On one of my first days as a newly admitted student, I had the opportunity to speak with a second year Brand student about the most memorable parts of their first semester. After mentioning TAPS and the Applied Learning, they paused and said: “Whatever you do, definitely participate in the case competition. It was the highlight of my semester!” And with that, I was in!

The GMN Case Competition started with a frenzy of nervous excitement. Teams comprised of first-year MBA students (including my own!) settled into the executive dining room on a cold January afternoon to receive our case: Kone, a Finnish elevator company had developed a revolutionary new elevator technology that was set to the hit the market. Our teams needed to analyze this new-to-the-world product and develop a pricing and promotional strategy that would make this new product launch successful. The case was both broad and dense and required a strong command of both qualitative analysis, marketing, and strategy. After jockeying to find a work area in Grainger, our team locked in for a long night.

In many ways, the case competition was a truncated version of our ICA: it required communicating a fairly complex, multi-dimensional strategy in a very concise and coherent way. Given the team only had 18 hours to analyze the case and develop and present their strategy, expediency was key. We relied heavily on the frameworks and strategies we were exposed to in during our first semester (Curled Metal!) and also leveraged our individual specializations and work experiences insofar that they were relevant. The nature of the product (residential elevators) presented both a challenge and an opportunity: it was my sense that very few (if any) of the GMN participants had any experience with the European residential elevator industry. Due to this lack of information, we realized early on that we needed to rely on fundamental analysis to guide our recommendations. We also needed to closely read the case literature to make sure we didn’t miss important details. My team also decided to list our assumptions in writing so we could continually challenge them and improve on our recommendation.

Teams worked through the night to meet their 8:00 am presentation deadlines. Coffee cups and pizza boxes could be seen in virtually every breakout room on the third floor.
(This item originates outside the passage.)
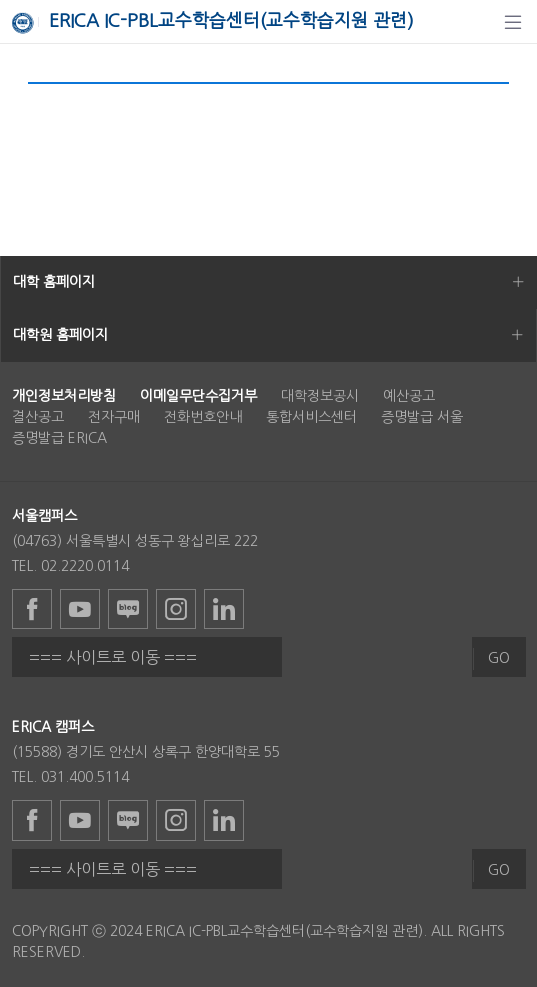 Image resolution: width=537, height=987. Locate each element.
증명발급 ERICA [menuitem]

With the sun coming up, many of us rushed home to change and finalize our presentations. When the clock struck 8, we were ready to go.

GMN Case Competition in action

The first round of presentations was nerve racking. Executive level judges from Target, SC Johnson, and Intuit (to name a few) listened to our pitches and peppered us with tough, thoughtful questions. I can say honestly that the question and answer period following our presentations was among the most insightful experiences of the GMN Case Competition.

Although my team did not advance to the second round of deliberation, it was really amazing to hear fellow students’ ideas and pitches. I was really proud of all of the teams that did advance, as I thought that they did an incredible job of developing their strategies and communicating them rationally and enthusiastically. They answered questions with poise and backed up their claims with assumptions and the necessary data. It was really great to see the winning team comprised of our very own Eric Janssen (CBPM) as well as Rishi Shah (CFIB), James Bukacek (OTM), and Joren Thompson (Supply Chain) take home the title. They did a great job!

GMN Case Competition Finalists

In all, the GMN Case Competition was more fun than I anticipated. And although it threw off my sleep schedule for a few days, it was definitely worth it.  A big thank you to the GMN Board and the judges for making the competition possible and creating an incredible learning experience. And a final thank you to that special second year who allowed me to make a phenomenal memory.